There are road etiquette rules you should always abide by as an RV owner. We all know that left lanes are for passing traffic. People don’t always follow that general rule of the road, but, as an RV driver, your space is usually double, if not triple what the average driver takes up. RVs, plus a vehicle? You’re taking up about 16′ – 40′ of road space. And let’s face it. With that cargo? You really can’t ‘safely’ go past someone. Unless of course, they are doing 25 in a 55.
As someone who has never driven a truck, and plans to get an SUV to drive the RV around instead, (My RV will most likely be no longer than 21′) I know that I will be following these rules to the T!
Pick Your Lane Carefully: Typically, you want to stay in the right lane. People are going to be passing you. If you’re a left lane dweller, get out of that habit quick if you become an RV owner. It’s not safe for you to drive in the fast lane, and it’s not fair to the other drivers who are going faster.
If you’re on the highway and it has more than two lanes, being in the middle lane is good too. This allows the people coming onto the highway the chance to come on in the right lane safely and they can still pass you. If you’re on a back one lane road, and you notice a line up behind you? Be courteous and pull over when you can, let them pass and then get back on the road. That’s not really a rule if you’re going the speed limit. That’s just being nice :).
Watch Your Speed: You want to try and maintain the speed limit. But, in regions that have 70 MPH spots on their highway? Doing that speed in an RV is not safe or logical. One, you have a lot more volume to slow down. You are not able to stop on a dime with the weight you’re carrying. Two, you’re already spending a lot on gas. You don’t want to lower your gas mileage even more by going faster and dragging the weight behind you. You’ll be lucky to get 15 – 18 MPG, why take that down to 10 MPG?
The safest speed to go is generally 50 – 55. But, definitely less than 60 mph.

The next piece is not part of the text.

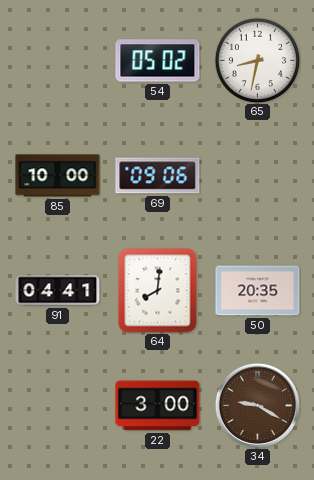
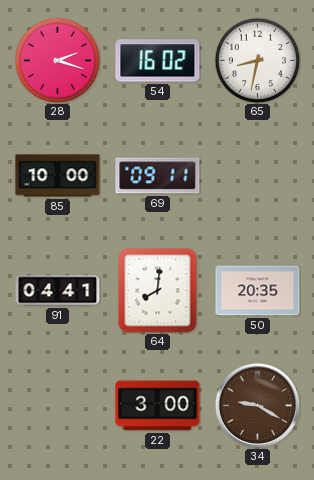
28: none -> 2:18
54: 05:02 -> 16:02
69: 09:06 -> 09:11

On the highway, you may be going lower than the posted speed limit, but going any faster than that just isn’t safe when taking into account breaking when traffic suddenly slows down. Driving over a bridge on a windy day? That’s hazardous enough in a car. I suggest getting a feel for your cargo and what you feel comfortable with.
Watch Your Distance: The car in front of you now has limited vision of what’s behind him. As a result, driving too close, you will make them nervous because that limited vision just became no vision, as your vehicle is taking up their entire rear view mirror. Plus, if you have to stop quickly? You just took out their back end. Because stopping quickly and RVs probably do not go in the same sentence. I would suggest keeping at minimum, one and a half car lengths between you and the car in front of you. Preferably, two to three car lengths.

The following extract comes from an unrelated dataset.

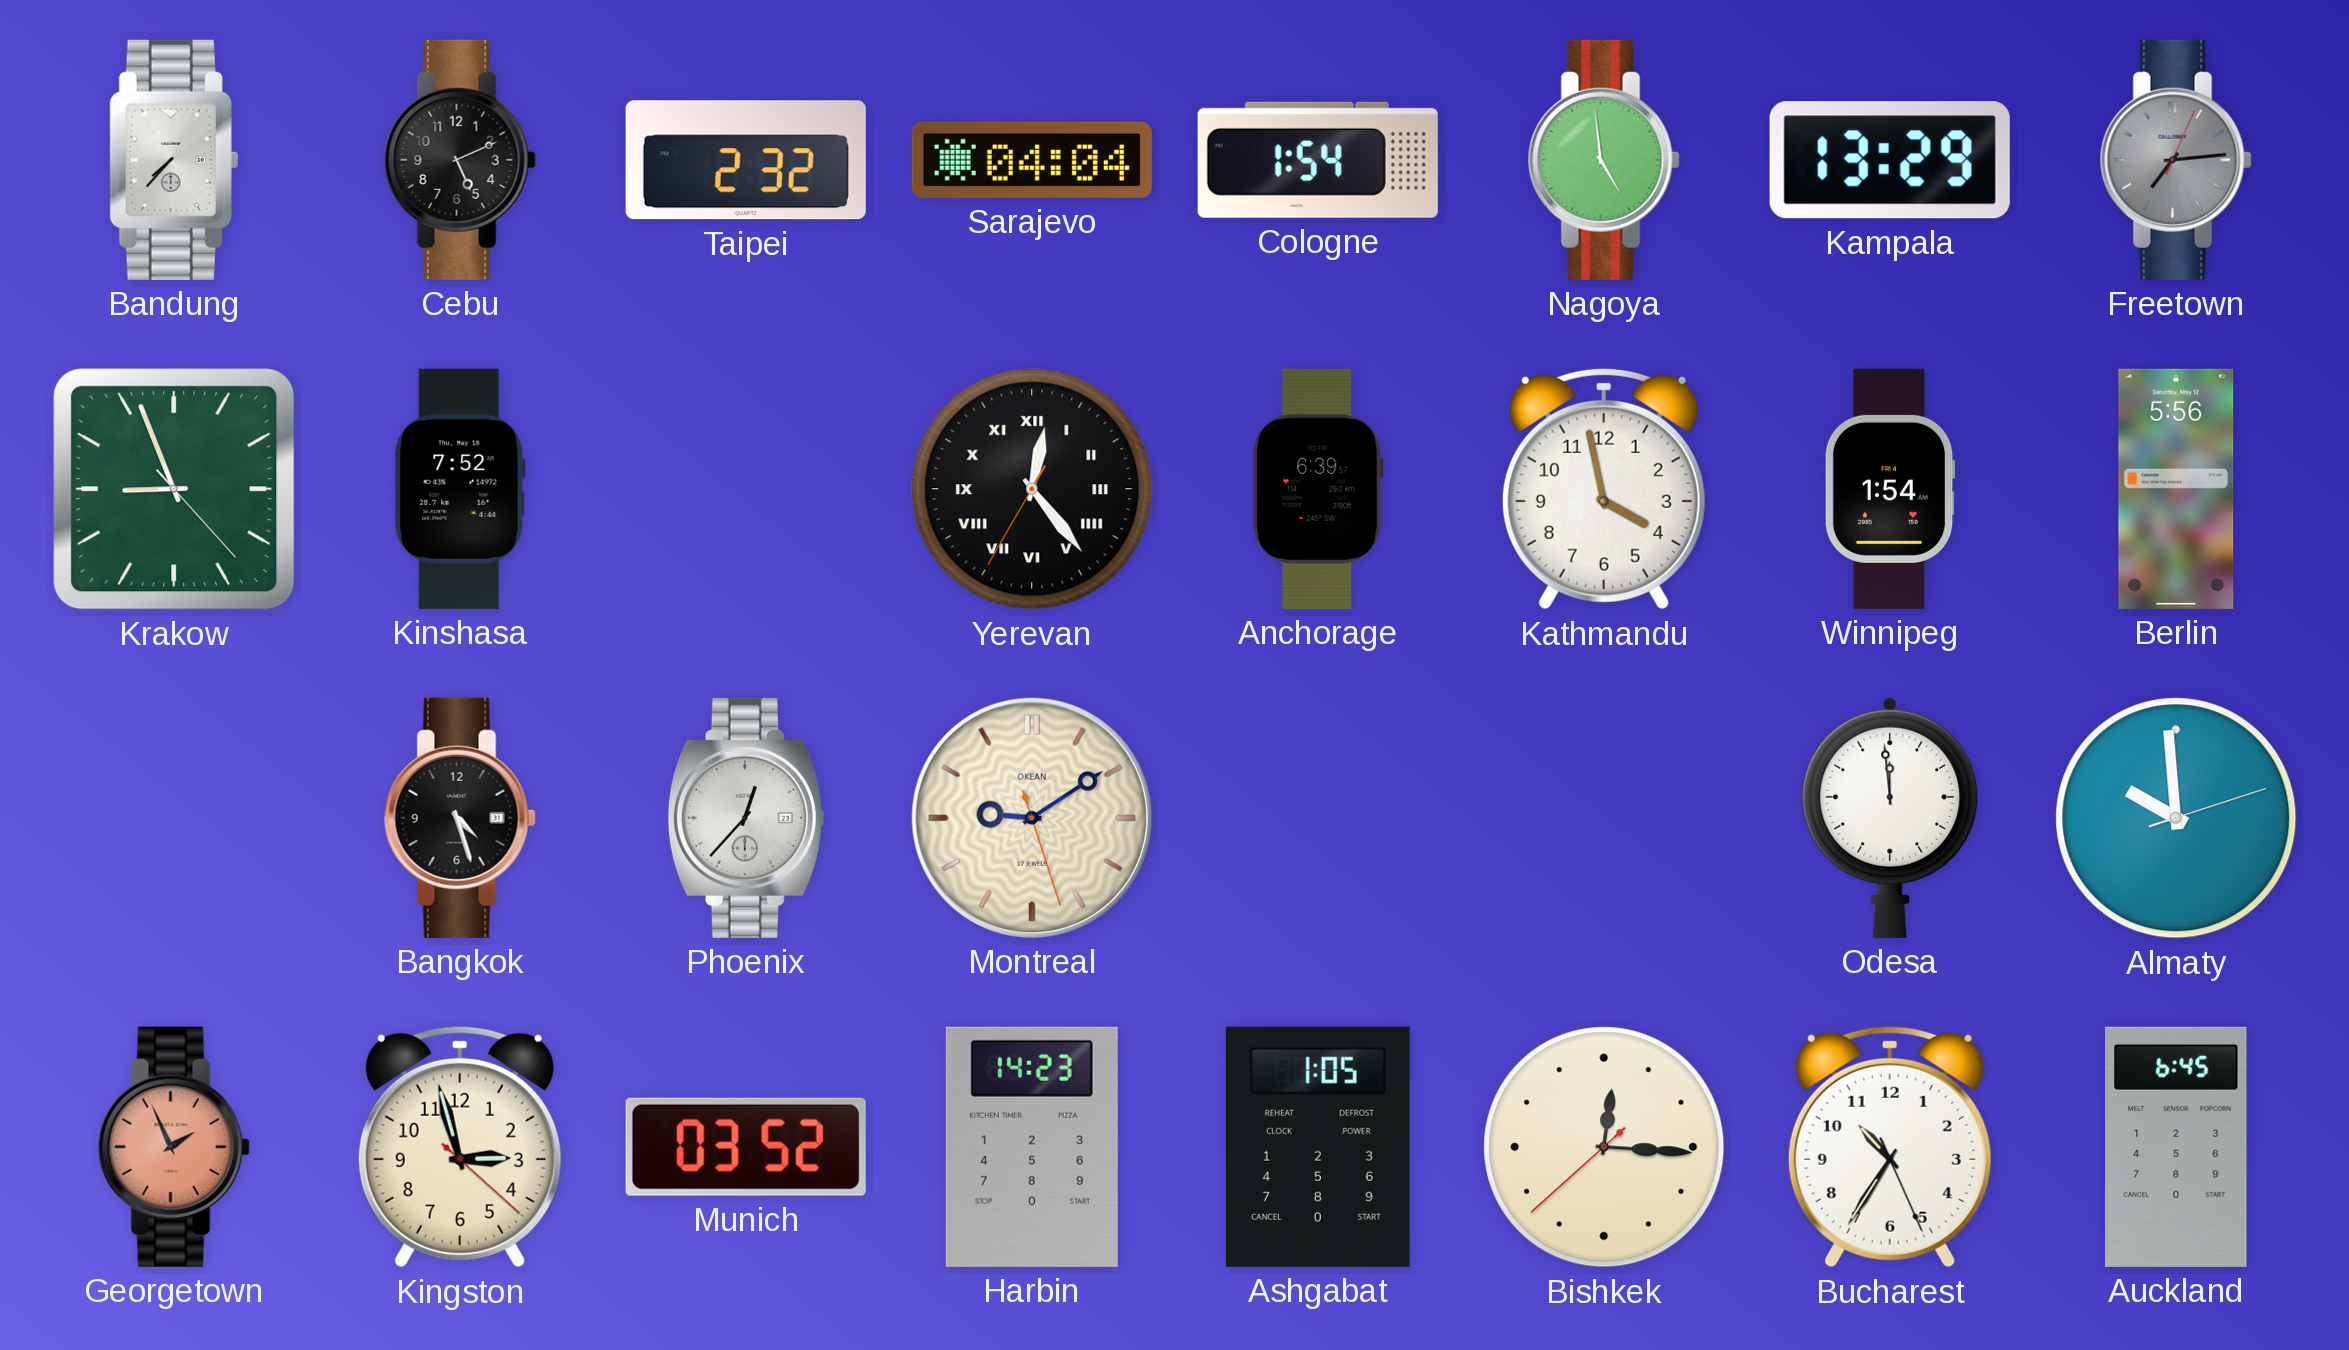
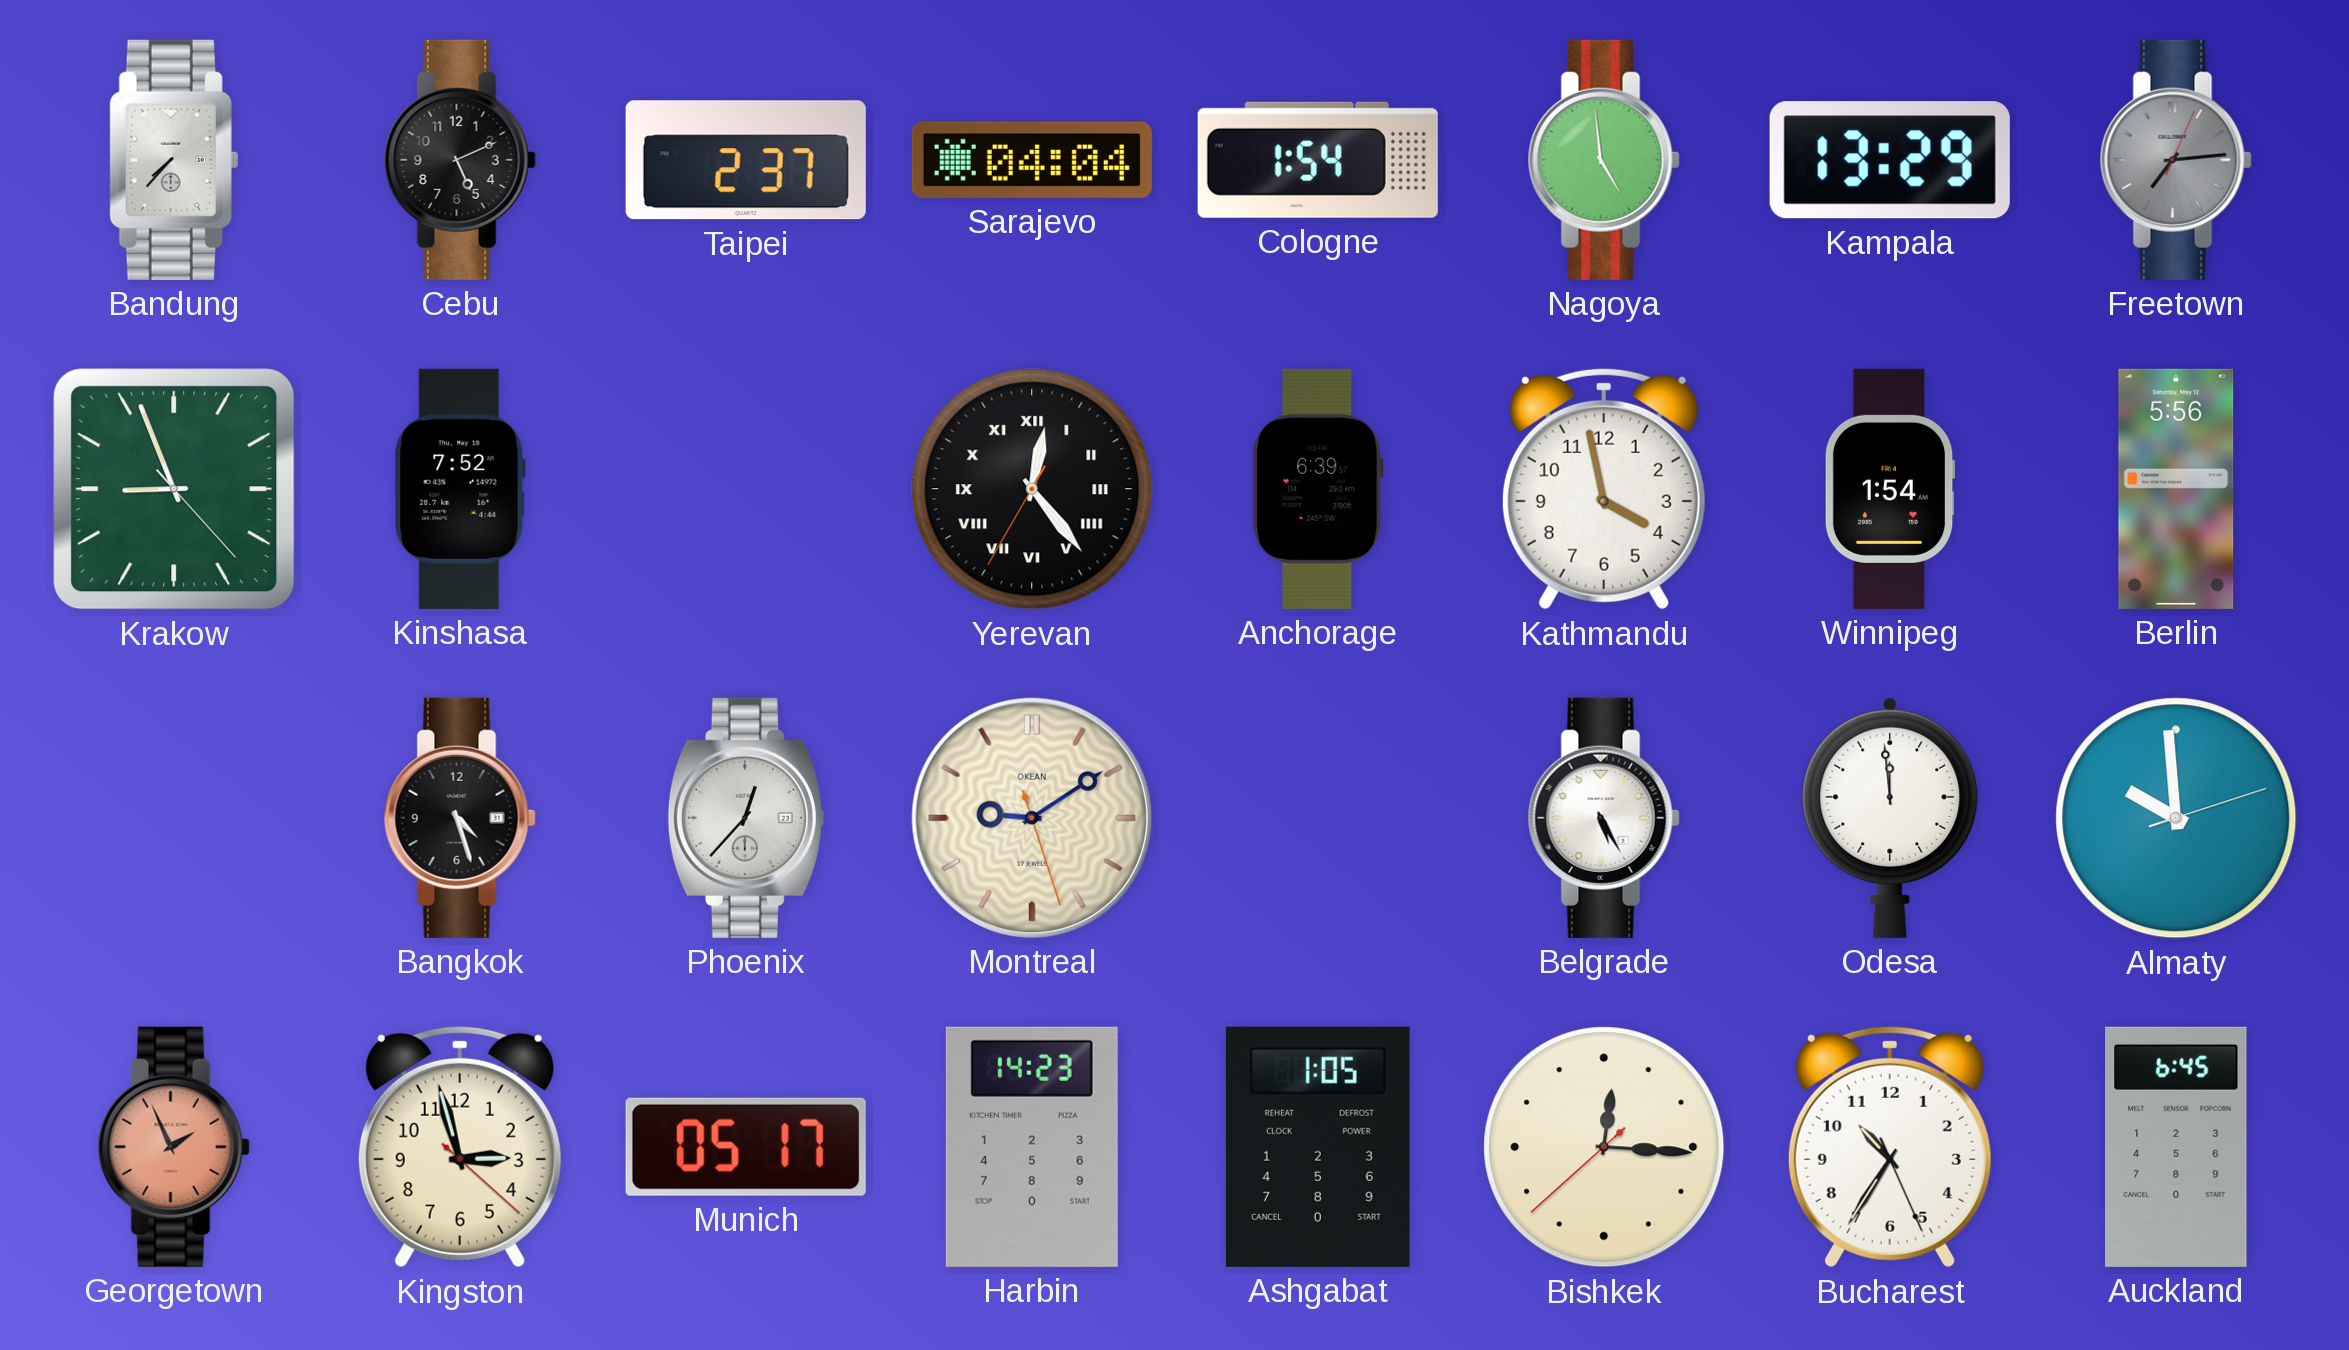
Taipei: 2:32 -> 2:37
Belgrade: none -> 5:25
Munich: 03:52 -> 05:17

Parking: When stopping for meals, and / or stopping at an attraction site, you want to be courteous and park well away from the entrance of the building. You’re going to be taking up more than two or three spots. More like 6 – 9 spots! And hey, there’s your exercise :). Best spots may be against the far curb, or in larger parking lots, in the back corners where there are no cars, or join your other friends where they’ve parked. Giving Kudos to my friends Karen & Drew in the picture below on the day they got theirs.
What other tips would you suggest for road etiquette? Have you seen another RV owner not following these tips?